• EXERCISE DESCRIPTION:
Without the images, output each record below as it stands.
TASK INPUTS section start
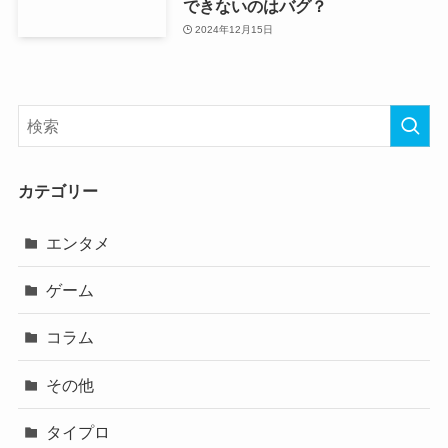
できないのはバグ？
2024年12月15日
カテゴリー
エンタメ
ゲーム
コラム
その他
タイプロ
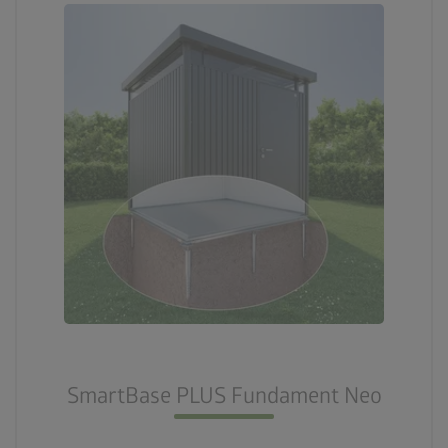
SmartBase PLUS Fundament Neo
TASK INPUTS section end
• SOLUTION TO THIS TASK:
できないのはバグ？
2024年12月15日
カテゴリー
エンタメ
ゲーム
コラム
その他
タイプロ
SmartBase PLUS Fundament Neo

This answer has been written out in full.